Go back to your CA and generate a new Code Signing Certificate. They will ask you to put in your CSR – paste in the CSR (myreq.pem) that you generated with OpenSSL After a little bit of churning, your CA will return with another block of text, which is your Code Signing Certificate. Save this certificate as “mycert.pem” along with your private key (mykey.pem) and CSR (myreq.pem).
After you have your certificate (mycert.pem), you need to generate the PKCS#12 certificate that Microsoft’s Signtool recognizes:
openssl pkcs12 -export -out mycert.pfx -inkey mykey.pem -in mycert.pem
Depending on which CA you used, you’ll need to download the corresponding intermediate chain certificate from Microsoft here. Save this file in the same location as your certificate file (mycert.pem). You can rename it to mychain.crt to simplify the next step.
Now, we need to locate the original nvlddmkm.sys driver file on your computer. On my Windows 7 64-bit Ultimate installation, it was here:
Copy that file to where you have DifferentSLI extracted to and run the patcher.
The patcher will patch back up the original driver file, and then patch it. Once we have the patched nvlddmkm.sys file – we need to sign it so Windows will load it. Without a digital signature, Windows will only load the driver if you enable self-signed certificates and enable Test Mode. However, we we saw before, this places an annoying banner on the desktop and also is generally an insecure setting because now anyone can load kernel modules with a self-signed certificate which could lead to root kits and other nasty software that you don’t want.
Open up a Command Prompt window where you extracted DifferentSLI – I found the quickest way to do this is to go up one directory, then right-click the folder where DifferentSLI is installed while holding the SHIFT key. In the menu that pops up, select “Open command window here”

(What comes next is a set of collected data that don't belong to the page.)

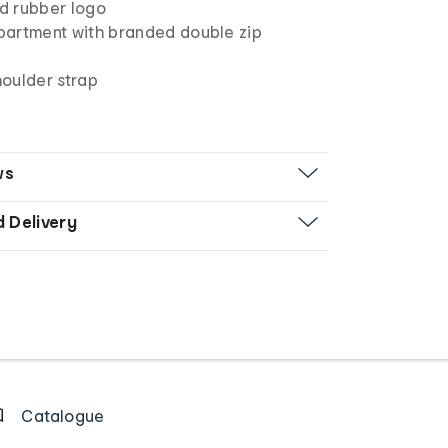
ed rubber logo
artment with branded double zip
oulder strap
ws
d Delivery
Catalogue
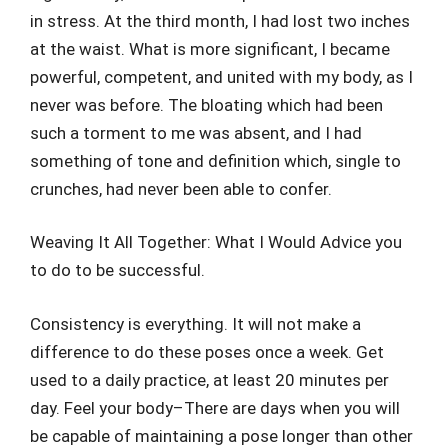
in stress. At the third month, I had lost two inches
at the waist. What is more significant, I became
powerful, competent, and united with my body, as I
never was before. The bloating which had been
such a torment to me was absent, and I had
something of tone and definition which, single to
crunches, had never been able to confer.
Weaving It All Together: What I Would Advice you
to do to be successful.
Consistency is everything. It will not make a
difference to do these poses once a week. Get
used to a daily practice, at least 20 minutes per
day. Feel your body–There are days when you will
be capable of maintaining a pose longer than other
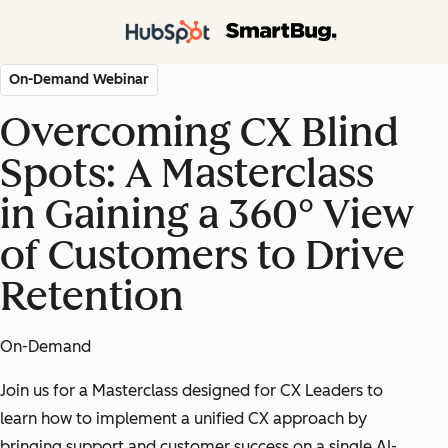
On-Demand Webinar
Overcoming CX Blind
Spots: A Masterclass
in Gaining a 360° View
of Customers to Drive
Retention
On-Demand
Join us for a Masterclass designed for CX Leaders to
learn how to implement a unified CX approach by
bringing support and customer success on a single AI-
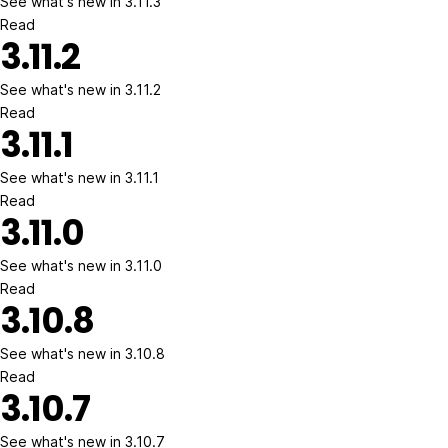
See what's new in 3.11.3
Read
3.11.2
See what's new in 3.11.2
Read
3.11.1
See what's new in 3.11.1
Read
3.11.0
See what's new in 3.11.0
Read
3.10.8
See what's new in 3.10.8
Read
3.10.7
See what's new in 3.10.7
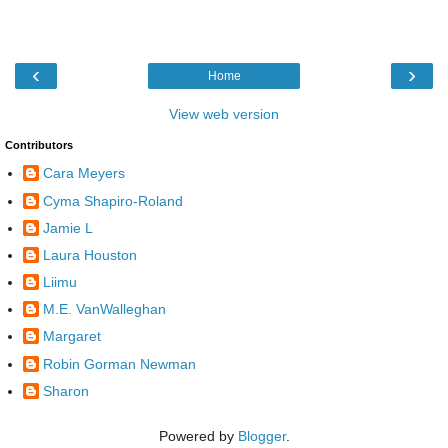
‹
›
Home
View web version
Contributors
Cara Meyers
Cyma Shapiro-Roland
Jamie L
Laura Houston
Liimu
M.E. VanWalleghan
Margaret
Robin Gorman Newman
Sharon
Powered by
Blogger
.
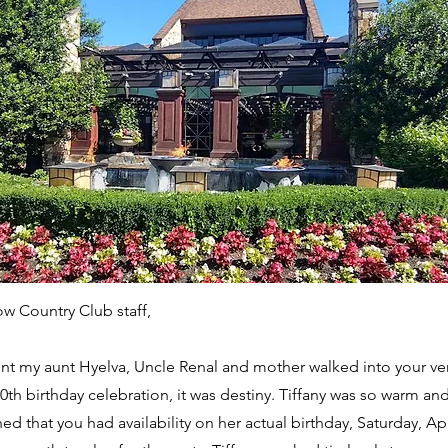
ow Country Club staff,
 my aunt Hyelva, Uncle Renal and mother walked into your ve
0th birthday celebration, it was destiny. Tiffany was so warm 
ed that you had availability on her actual birthday, Saturday, Apr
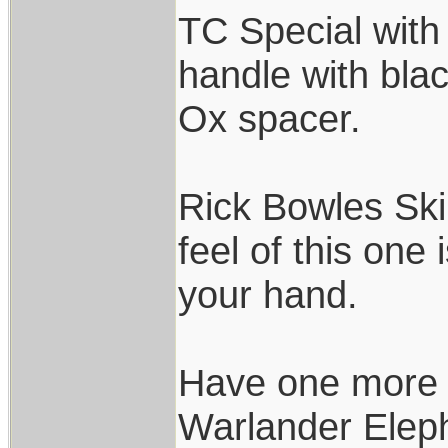
TC Special with
handle with bl
Ox spacer.
Rick Bowles Ski
feel of this one 
your hand.
Have one more 
Warlander Eleph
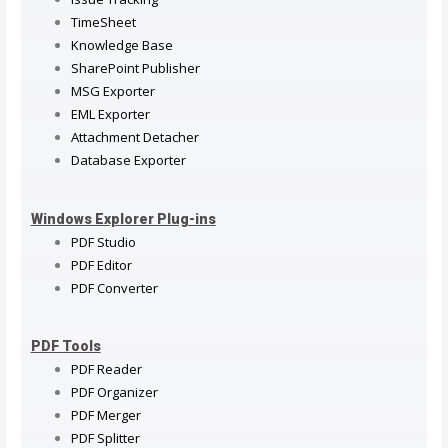
TimeSheet
Knowledge Base
SharePoint Publisher
MSG Exporter
EML Exporter
Attachment Detacher
Database Exporter
Windows Explorer Plug-ins
PDF Studio
PDF Editor
PDF Converter
PDF Tools
PDF Reader
PDF Organizer
PDF Merger
PDF Splitter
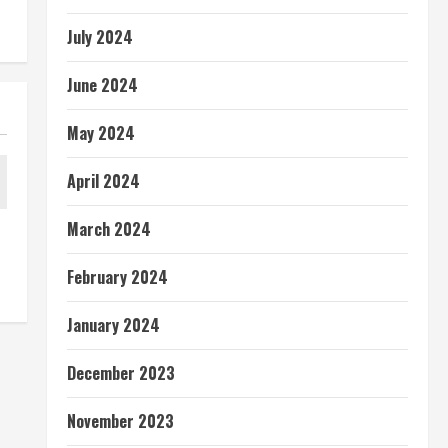
July 2024
June 2024
May 2024
April 2024
March 2024
February 2024
January 2024
December 2023
November 2023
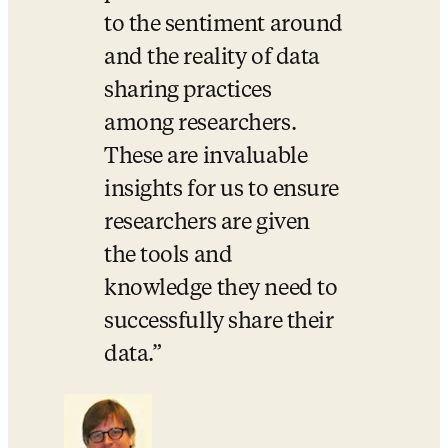
to the sentiment around 
and the reality of data 
sharing practices 
among researchers. 
These are invaluable 
insights for us to ensure 
researchers are given 
the tools and 
knowledge they need to 
successfully share their 
data.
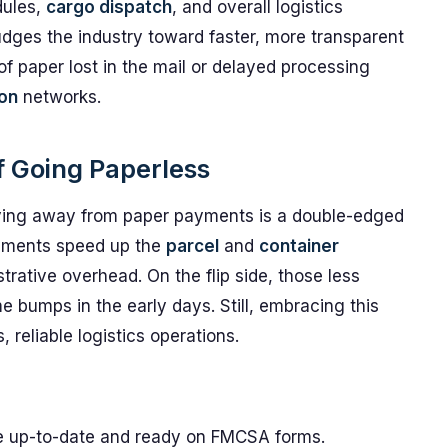
ules,
cargo dispatch
, and overall logistics
udges the industry toward faster, more transparent
 of paper lost in the mail or delayed processing
ion
networks.
f Going Paperless
oving away from paper payments is a double-edged
ayments speed up the
parcel
and
container
rative overhead. On the flip side, those less
e bumps in the early days. Still, embracing this
reliable logistics operations.
s
are up-to-date and ready on FMCSA forms.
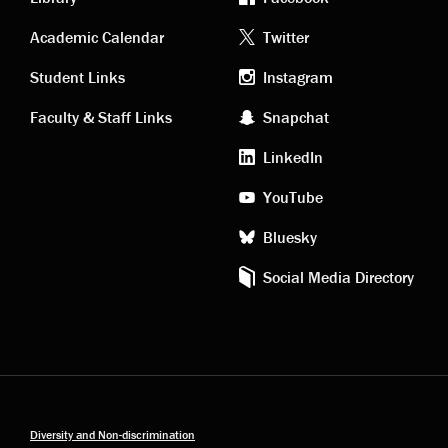
Academic
Footer
Academic Calendar
Twitter
links
social
Student Links
Instagram
Faculty & Staff Links
Snapchat
media
LinkedIn
YouTube
Bluesky
Social Media Directory
Diversity and Non-discrimination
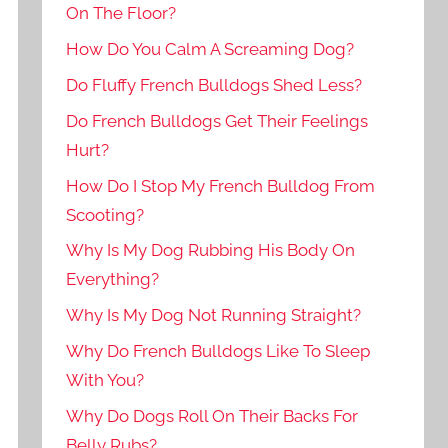
On The Floor?
How Do You Calm A Screaming Dog?
Do Fluffy French Bulldogs Shed Less?
Do French Bulldogs Get Their Feelings
Hurt?
How Do I Stop My French Bulldog From
Scooting?
Why Is My Dog Rubbing His Body On
Everything?
Why Is My Dog Not Running Straight?
Why Do French Bulldogs Like To Sleep
With You?
Why Do Dogs Roll On Their Backs For
Belly Rubs?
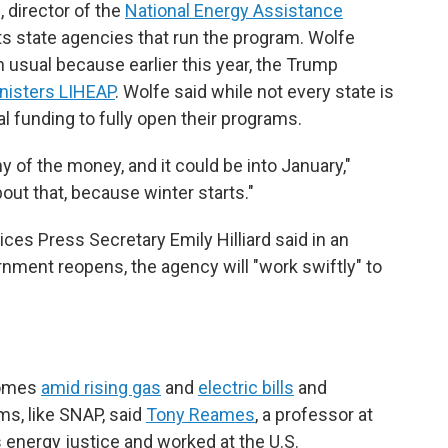
 director of the
National Energy Assistance
ts state agencies that run the program. Wolfe
n usual because earlier this year, the Trump
inisters LIHEAP
. Wolfe said while not every state is
al funding to fully open their programs.
y of the money, and it could be into January,"
bout that, because winter starts."
es Press Secretary Emily Hilliard said in an
nment reopens, the agency will "work swiftly" to
comes
amid rising gas
and
electric bills
and
ms, like SNAP, said
Tony Reames
, a professor at
 energy justice and worked at the U.S.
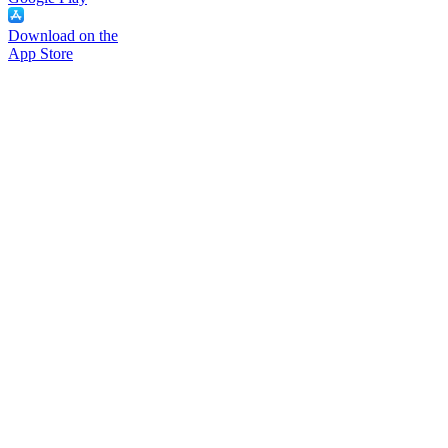
Download on the
App Store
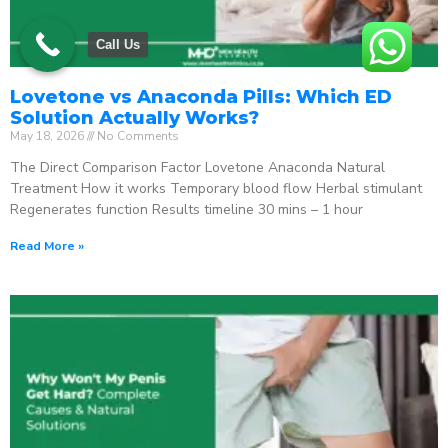
Call Us
Lovetone vs Anaconda Pills: Which ED
Solution Actually Works?
May 18, 2026
No Comments
The Direct Comparison Factor Lovetone Anaconda Natural
Treatment How it works Temporary blood flow Herbal stimulant
Regenerates function Results timeline 30 mins – 1 hour
Read More »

At this point, you should have your PFX certificate (mycert.pfx), your Microsoft chain-certification (mychain.crt), and your nVidia driver file (nvlddmkm.sys) in the same directory as where DifferentSLI was extracted.
In your command prompt window, run the following command to digitally sign the modified nVidia driver file:
tools\signtool.exe sign /f mycert.pfx /tr "<URL to your Certificate Authority's Time Stamp Server>" /ac mychain.pem /v nvlddmkm.sys
Here’s what the expected output should look like, and you can see at the top where Microsoft’s chain certificate was linked in the certificate chain:
If you compare the original nvlddmkm.sys file to the modified file, you can see the original file is signed by nVidia and the new one is signed with my certificate:
Copy the new modified nvlddmkm.sys to C:\Windows\System32\drivers\ – overwriting your original file, click through the UAC prompt, and reboot your computer. When your computer comes back up, check your nVidia display settings, and you should see SLI options are now displayed!